Segment Open
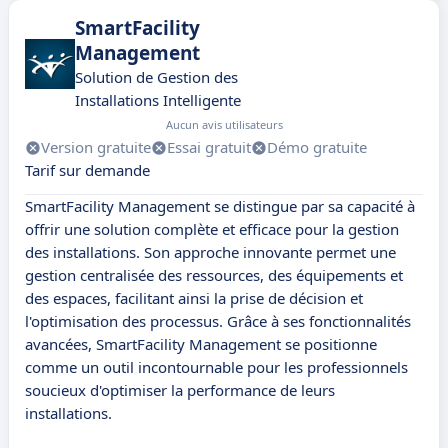
SmartFacility
Management
Solution de Gestion des
Installations Intelligente
Aucun avis utilisateurs
Version gratuite
Essai gratuit
Démo gratuite
Tarif sur demande
SmartFacility Management se distingue par sa capacité à
offrir une solution complète et efficace pour la gestion
des installations. Son approche innovante permet une
gestion centralisée des ressources, des équipements et
des espaces, facilitant ainsi la prise de décision et
l'optimisation des processus. Grâce à ses fonctionnalités
avancées, SmartFacility Management se positionne
comme un outil incontournable pour les professionnels
soucieux d'optimiser la performance de leurs
installations.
Segment Closed
■ The task
From the records above, pull out every line containing the word "Management".

■ Written reply
Management
SmartFacility Management se distingue par sa capacité à
avancées, SmartFacility Management se positionne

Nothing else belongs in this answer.